MACON — Mercer University will support the revitalization of the former Tattnall Square Presbyterian Church to create the Tattnall Square Center for the Arts with a $425,000 grant from ArtPlace America. The University is one of 54 organizations across the country to be awarded funding from the highly competitive ArtPlace America grant program, which seeks to transform communities by driving vibrancy through investments in the arts and creative placemaking.
The proposed center will serve as a community theatre and arts venue, as well as home to the University's Theatre Department. The church property, located at the corner of College and Oglethorpe Streets in the College Hill Corridor, was donated to Mercer in 2010 by the Flint River Presbytery.
“Mercer is pleased to be one of the select few organizations to receive an ArtPlace America grant this year,” said Mercer President William D. Underwood. “The fact Macon is represented in this elite group of awardees is a testament to the progress that has been made over the last three years in the College Hill Corridor. The ArtPlace America grant, combined with the other gifts and grants that have been committed to this project, puts us within striking distance of completing the fundraising so we can begin renovation of the facility this year.”
Mercer's grant application was aided by input from a programming advisory board composed of representatives from such organizations as the Macon Arts Alliance, Macon Arts Roundtable, College Hill Corridor Commission and Macon Film Guild.
ArtPlace America received more than 1,200 grant inquiries from all 50 states and the District of Columbia. The applications yielded 105 finalists, from which 54 were selected to receive grants for their potential to have a transformative impact on community vibrancy. Grant amounts range from $750,000 to $33,000, with an average grant size of just over $280,000. Funded projects include everything from temporary art spaces to permanent performance venues, theatre festivals to art walks, and streetscaping initiatives to artist residencies.
“ArtPlace America recognizes the central role arts and cultural activities can have in the revitalization of American cities,” said Rip Rapson, chair of ArtPlace America's Presidents' Council. “With this grant award ArtPlace America is directing individual project support to scores of creative, high-impact projects throughout the country.
“ArtPlace America is also continuing to break new ground in drawing together some of the nation's leading foundations to think – in a concerted way – about how these kind of projects can become more widespread,” Rapson said.
“The Tattnall Square Center for the Arts will serve as a cornerstone for revitalization of the College Hill Corridor,” said Dennis Scholl, vice president/arts for the John S. and James L. Knight Foundation. “By creating a bustling gathering place for the entire community it will work to change the landscape of the neighborhood and help build stronger connections.”
The Miami-based Knight Foundation, which believes in the power of the arts to engage communities, has been a founding funder of ArtPlace.
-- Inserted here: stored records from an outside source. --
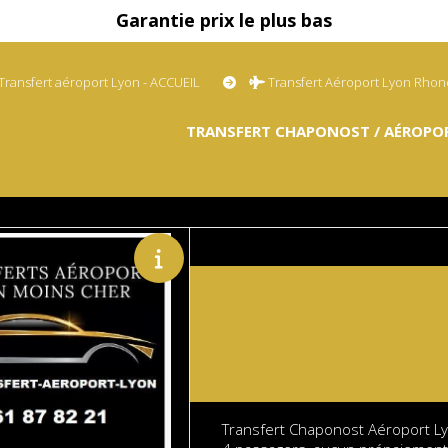
Garantie prix le plus bas
Transfert aéroport Lyon - ACCUEIL
Transfert Aéroport Lyon Rho
TRANSFERT CHAPONOST / AÉROPOR
Transfert Chaponost Aéroport Ly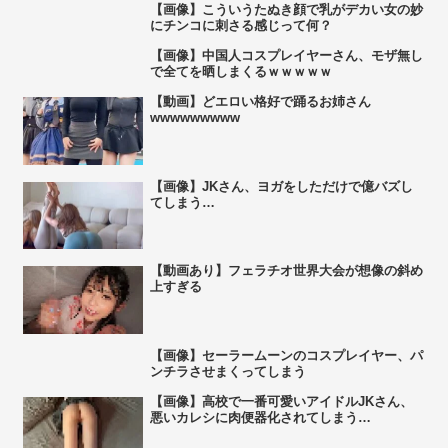
【画像】こういうたぬき顔で乳がデカい女の妙
にチンコに刺さる感じって何？
【画像】中国人コスプレイヤーさん、モザ無し
で全てを晒しまくるｗｗｗｗｗ
【動画】どエロい格好で踊るお姉さん
wwwwwwwww
【画像】JKさん、ヨガをしただけで億バズし
てしまう…
【動画あり】フェラチオ世界大会が想像の斜め
上すぎる
【画像】セーラームーンのコスプレイヤー、パ
ンチラさせまくってしまう
【画像】高校で一番可愛いアイドルJKさん、
悪いカレシに肉便器化されてしまう…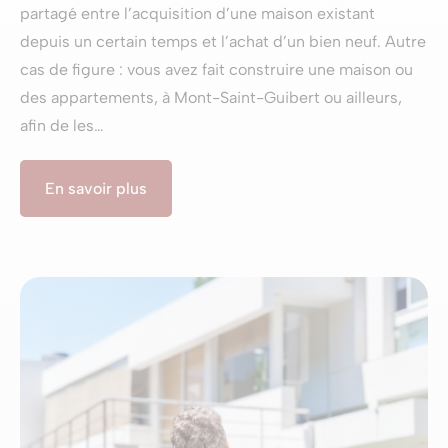
partagé entre l’acquisition d’une maison existant
depuis un certain temps et l’achat d’un bien neuf. Autre
cas de figure : vous avez fait construire une maison ou
des appartements, à Mont-Saint-Guibert ou ailleurs,
afin de les…
En savoir plus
For more information on ArtPlace America and the complete list of 2013-14 awards, visit www.artplaceamerica.org.
About ArtPlace America
ArtPlace America provides grants and loans, supports research, and conducts outreach and advocacy. To date, ArtPlace America has awarded 134 grants totaling $42.1 million to 124 organizations in 79 U.S. communities (and a statewide project in the state of Connecticut).
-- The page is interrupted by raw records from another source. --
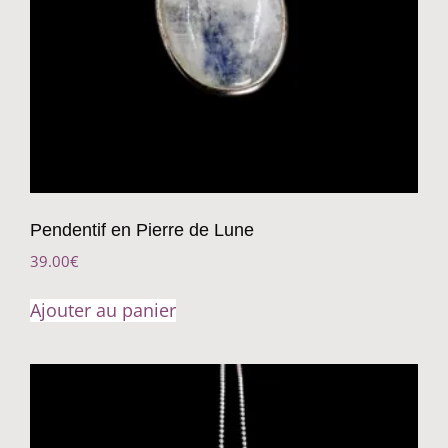
Pendentif en Pierre de Lune
39.00
€
Ajouter au panier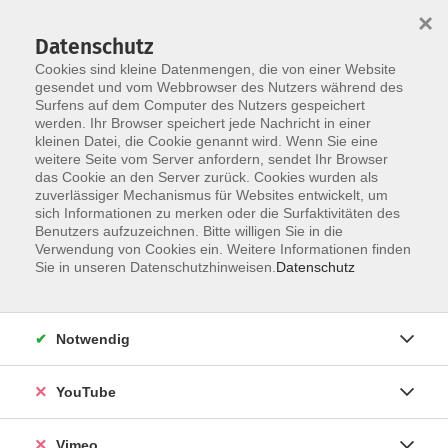
×
Datenschutz
Cookies sind kleine Datenmengen, die von einer Website
gesendet und vom Webbrowser des Nutzers während des
Surfens auf dem Computer des Nutzers gespeichert
Skip to main content
werden. Ihr Browser speichert jede Nachricht in einer
kleinen Datei, die Cookie genannt wird. Wenn Sie eine
weitere Seite vom Server anfordern, sendet Ihr Browser
Der Kurs konnte nicht gefunden werden.
das Cookie an den Server zurück. Cookies wurden als
zuverlässiger Mechanismus für Websites entwickelt, um
sich Informationen zu merken oder die Surfaktivitäten des
Benutzers aufzuzeichnen. Bitte willigen Sie in die
Verwendung von Cookies ein. Weitere Informationen finden
AGB
Sie in unseren Datenschutzhinweisen.
Datenschutz
Datenschutzerklärung
Erklärung zur Barrierefreiheit
Notwendig
Impressum
Widerrufsbelehrung
YouTube
Widerruf
Vimeo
Foundations participating in ArtPlace America include Bloomberg Philanthropies, The Ford Foundation, The James Irvine Foundation, The John S. and James L. Knight Foundation, The Kresge Foundation, The McKnight Foundation, The Andrew W. Mellon Foundation, The William Penn Foundation, The Rockefeller Foundation, Rasmuson Foundation, The Surdna Foundation, and two anonymous donors.
ArtPlace America also seeks advice and counsel from close working relationships with various federal agencies, including the National Endowment for the Arts, the departments of Housing and Urban Development, Health and Human Services, Agriculture, Education, and Transportation, along with leadership from the White House Office of Management and Budget and the Domestic Policy Council.
ArtPlace America is also supported by a $12 million loan fund capitalized by six major financial institutions and managed by the Nonprofit Finance Fund. Participating institutions are Bank of America, Citi, Deutsche Bank, Chase, MetLife, and Morgan Stanley.